Data excerpts
==========
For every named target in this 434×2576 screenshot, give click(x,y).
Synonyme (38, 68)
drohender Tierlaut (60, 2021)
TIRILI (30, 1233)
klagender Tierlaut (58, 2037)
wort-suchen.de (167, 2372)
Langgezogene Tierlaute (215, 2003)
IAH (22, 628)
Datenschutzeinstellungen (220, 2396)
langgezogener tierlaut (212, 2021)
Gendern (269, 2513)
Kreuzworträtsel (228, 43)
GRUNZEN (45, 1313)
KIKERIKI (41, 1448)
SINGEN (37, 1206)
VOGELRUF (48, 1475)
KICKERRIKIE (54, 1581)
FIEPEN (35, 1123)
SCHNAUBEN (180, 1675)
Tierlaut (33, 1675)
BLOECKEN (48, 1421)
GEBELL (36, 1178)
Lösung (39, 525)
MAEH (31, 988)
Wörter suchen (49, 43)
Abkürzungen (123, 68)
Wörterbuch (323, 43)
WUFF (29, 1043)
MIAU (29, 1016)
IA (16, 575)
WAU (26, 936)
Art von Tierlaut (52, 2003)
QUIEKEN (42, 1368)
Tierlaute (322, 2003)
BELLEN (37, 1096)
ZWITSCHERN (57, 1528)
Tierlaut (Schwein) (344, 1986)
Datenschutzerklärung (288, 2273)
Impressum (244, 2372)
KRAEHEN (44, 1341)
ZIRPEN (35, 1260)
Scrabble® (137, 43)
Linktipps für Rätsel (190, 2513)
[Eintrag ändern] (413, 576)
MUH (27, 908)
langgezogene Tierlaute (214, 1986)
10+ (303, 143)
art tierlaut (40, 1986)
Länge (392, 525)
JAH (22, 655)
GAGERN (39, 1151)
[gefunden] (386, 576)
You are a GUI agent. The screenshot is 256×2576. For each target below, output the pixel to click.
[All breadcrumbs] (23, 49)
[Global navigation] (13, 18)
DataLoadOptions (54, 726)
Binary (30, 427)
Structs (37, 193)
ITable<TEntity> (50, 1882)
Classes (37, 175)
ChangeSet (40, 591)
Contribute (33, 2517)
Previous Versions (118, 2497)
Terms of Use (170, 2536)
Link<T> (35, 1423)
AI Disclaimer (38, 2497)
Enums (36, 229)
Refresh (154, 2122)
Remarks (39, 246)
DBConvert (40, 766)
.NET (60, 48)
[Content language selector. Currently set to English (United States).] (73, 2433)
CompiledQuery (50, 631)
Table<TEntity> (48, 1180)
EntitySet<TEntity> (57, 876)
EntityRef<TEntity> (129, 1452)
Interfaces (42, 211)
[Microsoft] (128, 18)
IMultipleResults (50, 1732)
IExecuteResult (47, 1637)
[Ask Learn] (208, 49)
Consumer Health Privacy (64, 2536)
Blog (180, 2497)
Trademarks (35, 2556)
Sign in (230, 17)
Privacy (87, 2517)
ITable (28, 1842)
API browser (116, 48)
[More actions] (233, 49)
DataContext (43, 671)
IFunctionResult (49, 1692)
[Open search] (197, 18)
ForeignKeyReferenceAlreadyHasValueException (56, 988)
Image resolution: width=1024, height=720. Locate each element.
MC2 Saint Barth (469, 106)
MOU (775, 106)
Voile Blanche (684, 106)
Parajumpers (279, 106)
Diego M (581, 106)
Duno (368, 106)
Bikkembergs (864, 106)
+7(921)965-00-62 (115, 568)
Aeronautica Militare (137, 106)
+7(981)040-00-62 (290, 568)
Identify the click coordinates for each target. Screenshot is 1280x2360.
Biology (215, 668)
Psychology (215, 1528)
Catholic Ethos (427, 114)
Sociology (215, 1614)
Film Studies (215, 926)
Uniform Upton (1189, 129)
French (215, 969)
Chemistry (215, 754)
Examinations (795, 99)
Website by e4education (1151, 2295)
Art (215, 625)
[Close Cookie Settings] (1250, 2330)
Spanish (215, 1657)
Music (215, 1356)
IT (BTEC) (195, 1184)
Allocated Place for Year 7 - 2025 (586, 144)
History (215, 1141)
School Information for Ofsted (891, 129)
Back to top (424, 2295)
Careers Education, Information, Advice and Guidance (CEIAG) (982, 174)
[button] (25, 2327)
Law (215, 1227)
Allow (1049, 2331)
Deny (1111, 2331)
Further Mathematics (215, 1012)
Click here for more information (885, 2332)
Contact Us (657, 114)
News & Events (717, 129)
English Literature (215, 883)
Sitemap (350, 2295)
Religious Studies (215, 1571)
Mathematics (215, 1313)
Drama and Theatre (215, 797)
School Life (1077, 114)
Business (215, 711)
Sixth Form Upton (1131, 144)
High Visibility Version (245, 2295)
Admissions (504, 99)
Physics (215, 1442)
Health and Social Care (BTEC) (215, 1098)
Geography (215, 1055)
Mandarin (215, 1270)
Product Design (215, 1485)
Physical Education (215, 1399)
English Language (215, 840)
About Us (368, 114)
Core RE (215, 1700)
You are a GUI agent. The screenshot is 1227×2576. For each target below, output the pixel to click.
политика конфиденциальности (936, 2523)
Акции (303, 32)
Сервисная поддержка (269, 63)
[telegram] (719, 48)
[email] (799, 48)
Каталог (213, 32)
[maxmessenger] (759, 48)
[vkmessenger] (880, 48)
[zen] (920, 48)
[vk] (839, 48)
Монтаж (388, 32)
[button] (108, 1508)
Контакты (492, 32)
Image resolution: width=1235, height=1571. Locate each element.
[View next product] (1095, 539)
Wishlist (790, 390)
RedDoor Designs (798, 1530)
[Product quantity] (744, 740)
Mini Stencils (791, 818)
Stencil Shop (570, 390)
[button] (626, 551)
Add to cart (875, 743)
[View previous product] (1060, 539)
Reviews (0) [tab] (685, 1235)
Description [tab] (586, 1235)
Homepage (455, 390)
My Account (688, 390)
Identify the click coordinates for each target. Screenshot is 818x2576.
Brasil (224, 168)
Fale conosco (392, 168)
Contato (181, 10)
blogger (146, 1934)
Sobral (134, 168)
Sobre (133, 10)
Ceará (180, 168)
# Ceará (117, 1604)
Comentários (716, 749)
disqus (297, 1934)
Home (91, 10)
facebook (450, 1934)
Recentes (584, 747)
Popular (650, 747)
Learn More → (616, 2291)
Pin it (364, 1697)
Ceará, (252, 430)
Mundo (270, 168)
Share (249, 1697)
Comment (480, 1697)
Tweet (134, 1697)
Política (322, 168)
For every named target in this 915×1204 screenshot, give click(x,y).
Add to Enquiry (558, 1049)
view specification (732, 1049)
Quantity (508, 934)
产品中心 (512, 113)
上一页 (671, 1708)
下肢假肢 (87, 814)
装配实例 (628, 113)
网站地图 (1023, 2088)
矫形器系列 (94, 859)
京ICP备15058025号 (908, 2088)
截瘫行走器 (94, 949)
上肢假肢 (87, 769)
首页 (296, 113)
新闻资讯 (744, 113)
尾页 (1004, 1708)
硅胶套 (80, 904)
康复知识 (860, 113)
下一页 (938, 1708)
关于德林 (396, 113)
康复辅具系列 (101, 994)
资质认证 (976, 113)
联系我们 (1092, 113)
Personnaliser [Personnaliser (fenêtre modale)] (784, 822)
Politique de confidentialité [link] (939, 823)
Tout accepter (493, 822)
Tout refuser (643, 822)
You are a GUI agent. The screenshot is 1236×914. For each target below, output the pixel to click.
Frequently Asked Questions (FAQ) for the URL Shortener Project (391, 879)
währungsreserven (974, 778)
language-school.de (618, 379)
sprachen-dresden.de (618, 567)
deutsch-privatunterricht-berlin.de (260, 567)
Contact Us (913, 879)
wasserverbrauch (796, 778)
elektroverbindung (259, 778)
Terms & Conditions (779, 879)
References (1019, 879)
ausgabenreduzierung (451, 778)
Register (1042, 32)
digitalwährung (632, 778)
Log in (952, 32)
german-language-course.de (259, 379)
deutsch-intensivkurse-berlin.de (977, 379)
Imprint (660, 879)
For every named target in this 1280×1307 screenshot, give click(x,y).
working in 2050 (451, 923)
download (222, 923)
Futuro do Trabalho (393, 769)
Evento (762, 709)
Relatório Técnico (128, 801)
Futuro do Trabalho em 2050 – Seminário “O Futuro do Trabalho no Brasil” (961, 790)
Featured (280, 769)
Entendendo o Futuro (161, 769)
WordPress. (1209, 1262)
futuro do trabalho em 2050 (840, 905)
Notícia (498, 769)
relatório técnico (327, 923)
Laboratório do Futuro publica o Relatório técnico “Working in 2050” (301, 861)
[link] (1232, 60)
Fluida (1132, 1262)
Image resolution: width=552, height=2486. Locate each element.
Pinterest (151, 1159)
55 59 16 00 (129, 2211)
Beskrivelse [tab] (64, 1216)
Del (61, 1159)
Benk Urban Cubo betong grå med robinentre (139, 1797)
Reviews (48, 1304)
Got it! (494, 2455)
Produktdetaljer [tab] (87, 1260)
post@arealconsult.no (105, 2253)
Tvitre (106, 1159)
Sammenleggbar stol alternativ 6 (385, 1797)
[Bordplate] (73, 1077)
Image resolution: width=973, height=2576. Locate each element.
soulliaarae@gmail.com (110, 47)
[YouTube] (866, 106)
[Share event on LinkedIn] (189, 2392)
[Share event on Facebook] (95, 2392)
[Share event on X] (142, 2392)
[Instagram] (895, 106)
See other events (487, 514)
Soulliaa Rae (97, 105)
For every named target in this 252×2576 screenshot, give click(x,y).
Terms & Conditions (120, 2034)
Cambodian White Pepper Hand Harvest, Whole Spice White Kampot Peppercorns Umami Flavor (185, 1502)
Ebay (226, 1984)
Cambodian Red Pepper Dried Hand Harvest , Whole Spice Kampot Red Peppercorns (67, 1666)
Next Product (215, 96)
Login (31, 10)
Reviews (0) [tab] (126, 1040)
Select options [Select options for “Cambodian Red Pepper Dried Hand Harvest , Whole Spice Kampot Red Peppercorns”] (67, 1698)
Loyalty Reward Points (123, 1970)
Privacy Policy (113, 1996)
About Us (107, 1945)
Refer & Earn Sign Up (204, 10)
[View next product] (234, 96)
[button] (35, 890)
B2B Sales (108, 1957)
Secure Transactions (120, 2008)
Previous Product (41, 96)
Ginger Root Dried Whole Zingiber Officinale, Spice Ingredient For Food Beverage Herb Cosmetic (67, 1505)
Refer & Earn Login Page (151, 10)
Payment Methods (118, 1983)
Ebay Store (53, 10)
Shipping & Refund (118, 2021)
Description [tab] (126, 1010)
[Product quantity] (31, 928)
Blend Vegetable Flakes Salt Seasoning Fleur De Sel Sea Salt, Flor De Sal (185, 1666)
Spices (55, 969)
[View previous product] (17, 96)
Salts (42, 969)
==========
Tally the lines of the records holding the word "TEntity", then state only the tally.

Completed task
4